これこそが独身彼氏ナシ女の史上最高のクリスマスであると、豪語していたくらいだ。
そんな自分が恥ずかしい。今すぐにでも予定がナシと上書き保存することにした。
「いえ。全く予定はないです…」
「本当?それならどう?一緒に過ごさない?」
子犬のような潤んだ瞳で見つめられてお願いされれば、もう断れない。
コイツ、自分がイケメンだということを分かって、わざとやってるな…。
でも、それさえも可愛いと思ってしまうほど、どうでもよかった。
元々特に予定もなかったわけだし。それにこんなイケメンと一緒にクリスマスを過ごせるなんて、贅沢なクリスマスプレゼントだ。
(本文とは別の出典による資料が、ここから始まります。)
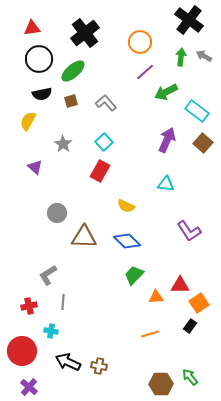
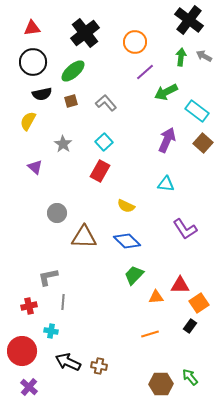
orange circle at (140, 42): moved 5 px left
black circle at (39, 59): moved 6 px left, 3 px down
purple L-shape at (189, 231): moved 4 px left, 2 px up
gray L-shape at (48, 275): moved 2 px down; rotated 20 degrees clockwise
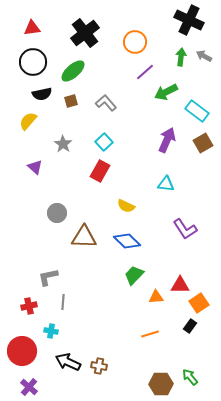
black cross at (189, 20): rotated 12 degrees counterclockwise
yellow semicircle at (28, 121): rotated 12 degrees clockwise
brown square at (203, 143): rotated 18 degrees clockwise
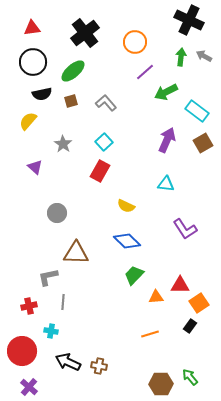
brown triangle at (84, 237): moved 8 px left, 16 px down
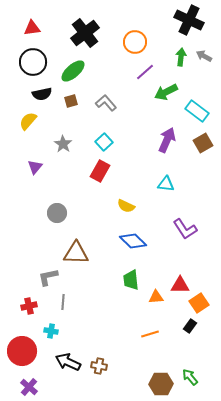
purple triangle at (35, 167): rotated 28 degrees clockwise
blue diamond at (127, 241): moved 6 px right
green trapezoid at (134, 275): moved 3 px left, 5 px down; rotated 50 degrees counterclockwise
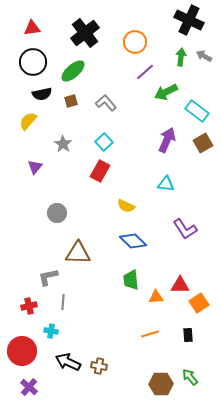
brown triangle at (76, 253): moved 2 px right
black rectangle at (190, 326): moved 2 px left, 9 px down; rotated 40 degrees counterclockwise
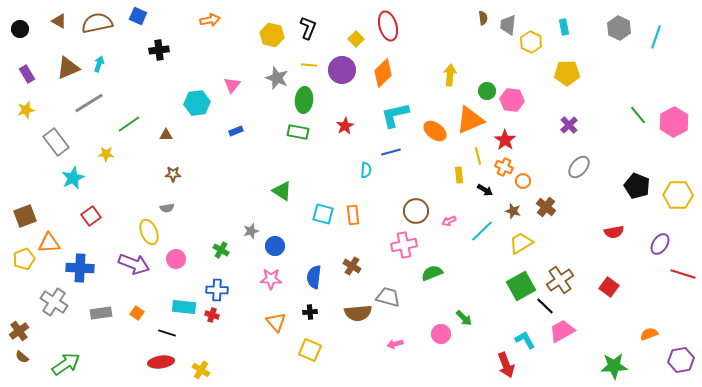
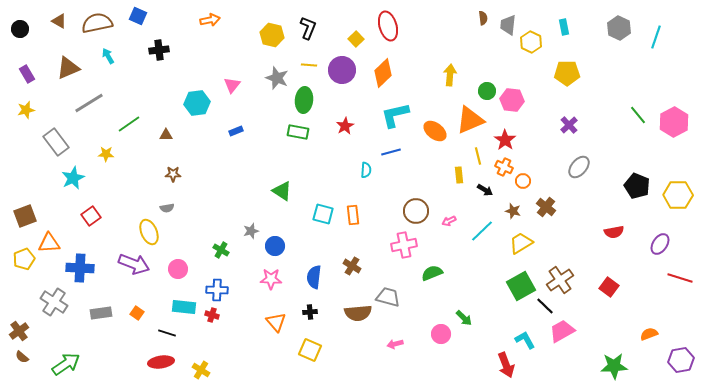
cyan arrow at (99, 64): moved 9 px right, 8 px up; rotated 49 degrees counterclockwise
pink circle at (176, 259): moved 2 px right, 10 px down
red line at (683, 274): moved 3 px left, 4 px down
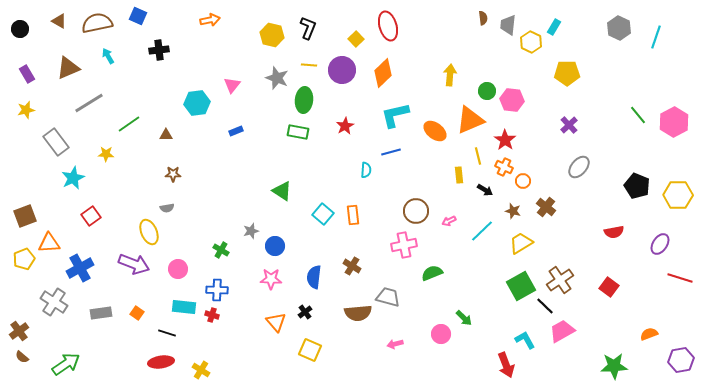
cyan rectangle at (564, 27): moved 10 px left; rotated 42 degrees clockwise
cyan square at (323, 214): rotated 25 degrees clockwise
blue cross at (80, 268): rotated 32 degrees counterclockwise
black cross at (310, 312): moved 5 px left; rotated 32 degrees counterclockwise
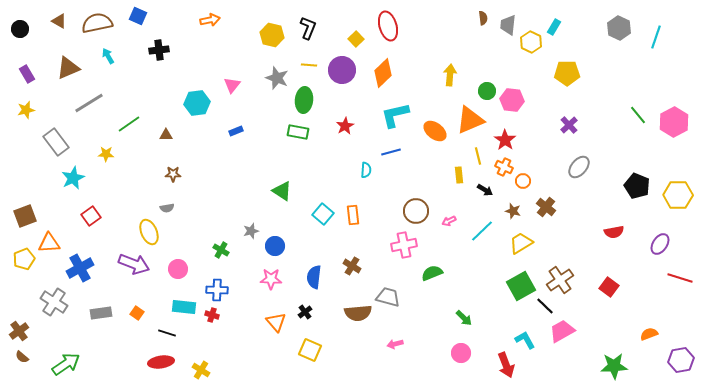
pink circle at (441, 334): moved 20 px right, 19 px down
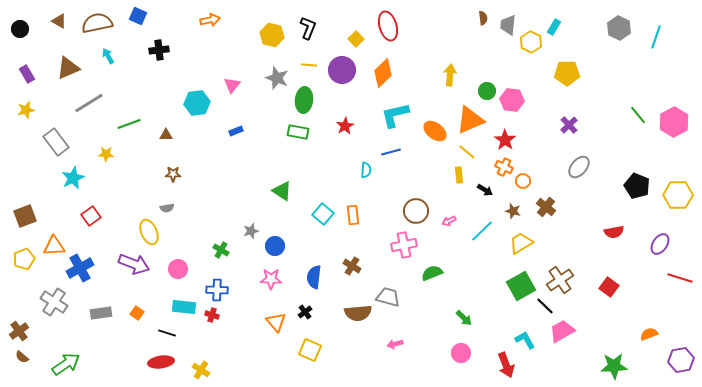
green line at (129, 124): rotated 15 degrees clockwise
yellow line at (478, 156): moved 11 px left, 4 px up; rotated 36 degrees counterclockwise
orange triangle at (49, 243): moved 5 px right, 3 px down
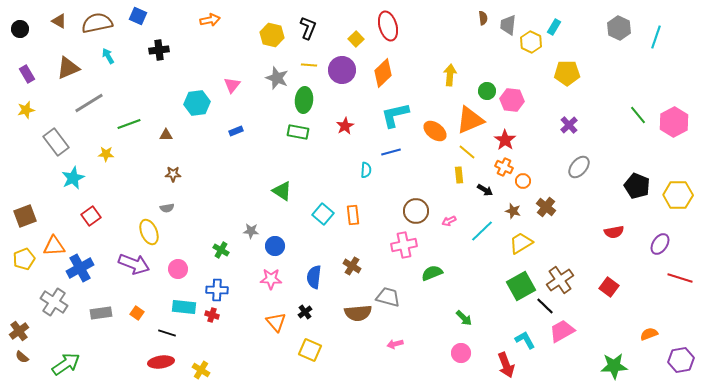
gray star at (251, 231): rotated 21 degrees clockwise
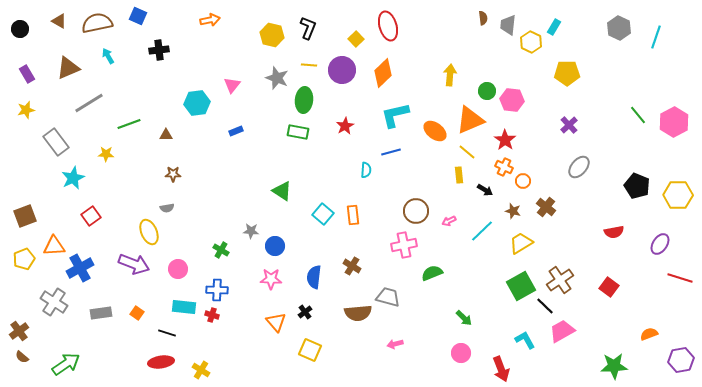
red arrow at (506, 365): moved 5 px left, 4 px down
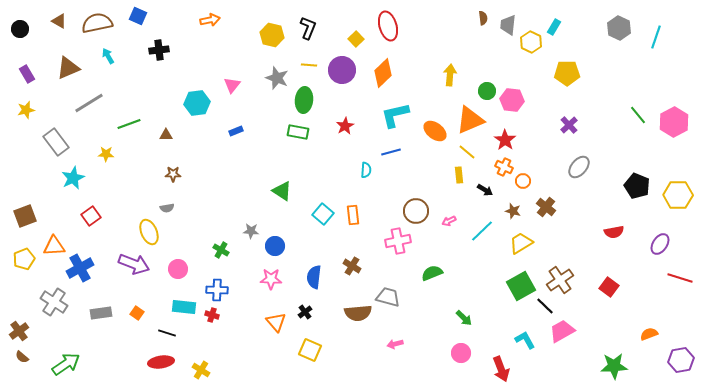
pink cross at (404, 245): moved 6 px left, 4 px up
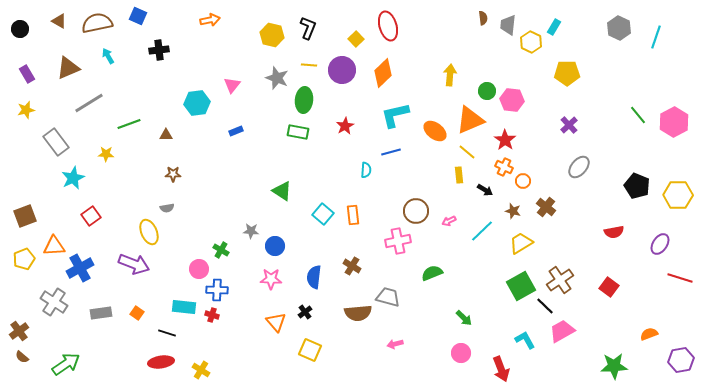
pink circle at (178, 269): moved 21 px right
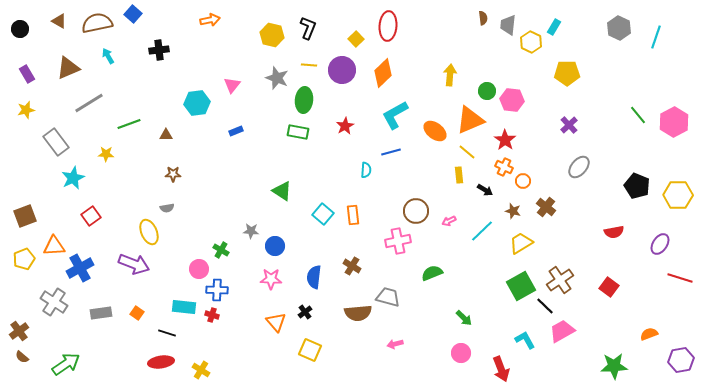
blue square at (138, 16): moved 5 px left, 2 px up; rotated 18 degrees clockwise
red ellipse at (388, 26): rotated 20 degrees clockwise
cyan L-shape at (395, 115): rotated 16 degrees counterclockwise
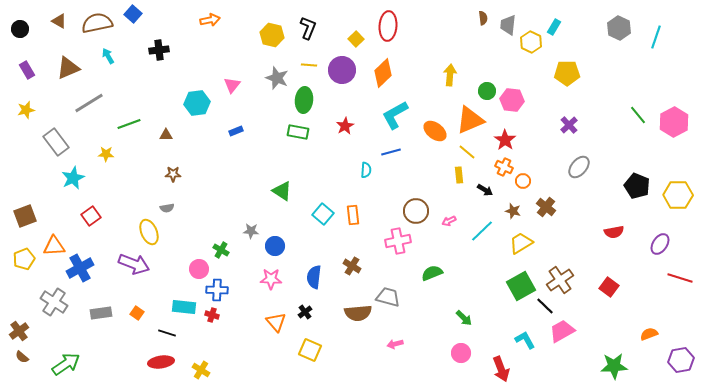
purple rectangle at (27, 74): moved 4 px up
たまには贅沢をしてもいいのかもしれない。それに答えを早く知るためにも、今の私には美咲くんとの時間が必要な気がした。
「…いいよ。一緒に過ごしても」
「やった!超嬉しい!今からクリスマスが楽しみだ」
まさかそんなに喜ばれるとは思わず、急に恥ずかしさが込み上げてきた。
同時に本当に私のことが好きなのだと、改めて実感することができた。
「でも、まだクリスマスまで時間があるよ?」
「確かに時間はあるけど、なんだかんだあと一ヶ月ぐらいしかないよ」
ちょうどクリスマスまであと一ヶ月…といった感じの頃合いだ。
クリスマスの時期が近くなると、変に意識してしまう。